> [Exercise requirements]: Only one stretch of the records below should be repeated. It starts with the line containing "あらかじめご了承くださいませ。" and goes on through the line containing "Spécialité LLCER anglais", exactly as written.

> [Task data]:
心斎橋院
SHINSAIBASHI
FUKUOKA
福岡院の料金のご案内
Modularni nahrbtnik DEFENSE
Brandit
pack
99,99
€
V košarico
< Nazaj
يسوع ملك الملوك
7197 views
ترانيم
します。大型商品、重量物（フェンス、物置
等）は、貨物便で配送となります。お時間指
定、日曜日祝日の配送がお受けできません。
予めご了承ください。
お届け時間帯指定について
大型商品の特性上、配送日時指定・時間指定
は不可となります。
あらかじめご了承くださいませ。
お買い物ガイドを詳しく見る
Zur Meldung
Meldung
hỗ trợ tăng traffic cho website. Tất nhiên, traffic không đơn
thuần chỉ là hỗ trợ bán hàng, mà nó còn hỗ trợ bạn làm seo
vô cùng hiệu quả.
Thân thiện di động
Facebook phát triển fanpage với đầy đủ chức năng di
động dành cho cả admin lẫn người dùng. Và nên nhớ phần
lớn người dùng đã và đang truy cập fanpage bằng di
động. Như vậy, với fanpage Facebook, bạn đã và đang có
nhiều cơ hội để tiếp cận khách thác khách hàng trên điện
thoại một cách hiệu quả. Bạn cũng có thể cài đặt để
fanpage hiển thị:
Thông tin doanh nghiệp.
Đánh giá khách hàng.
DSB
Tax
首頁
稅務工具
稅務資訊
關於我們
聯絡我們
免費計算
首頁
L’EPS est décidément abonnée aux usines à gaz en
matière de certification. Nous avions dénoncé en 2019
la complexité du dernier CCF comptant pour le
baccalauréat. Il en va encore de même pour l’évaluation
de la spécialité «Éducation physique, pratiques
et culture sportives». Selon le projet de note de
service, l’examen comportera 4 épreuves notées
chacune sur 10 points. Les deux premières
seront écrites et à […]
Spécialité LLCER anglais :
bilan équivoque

> [Answer below]:
あらかじめご了承くださいませ。
お買い物ガイドを詳しく見る
Zur Meldung
Meldung
hỗ trợ tăng traffic cho website. Tất nhiên, traffic không đơn
thuần chỉ là hỗ trợ bán hàng, mà nó còn hỗ trợ bạn làm seo
vô cùng hiệu quả.
Thân thiện di động
Facebook phát triển fanpage với đầy đủ chức năng di
động dành cho cả admin lẫn người dùng. Và nên nhớ phần
lớn người dùng đã và đang truy cập fanpage bằng di
động. Như vậy, với fanpage Facebook, bạn đã và đang có
nhiều cơ hội để tiếp cận khách thác khách hàng trên điện
thoại một cách hiệu quả. Bạn cũng có thể cài đặt để
fanpage hiển thị:
Thông tin doanh nghiệp.
Đánh giá khách hàng.
DSB
Tax
首頁
稅務工具
稅務資訊
關於我們
聯絡我們
免費計算
首頁
L’EPS est décidément abonnée aux usines à gaz en
matière de certification. Nous avions dénoncé en 2019
la complexité du dernier CCF comptant pour le
baccalauréat. Il en va encore de même pour l’évaluation
de la spécialité «Éducation physique, pratiques
et culture sportives». Selon le projet de note de
service, l’examen comportera 4 épreuves notées
chacune sur 10 points. Les deux premières
seront écrites et à […]
Spécialité LLCER anglais :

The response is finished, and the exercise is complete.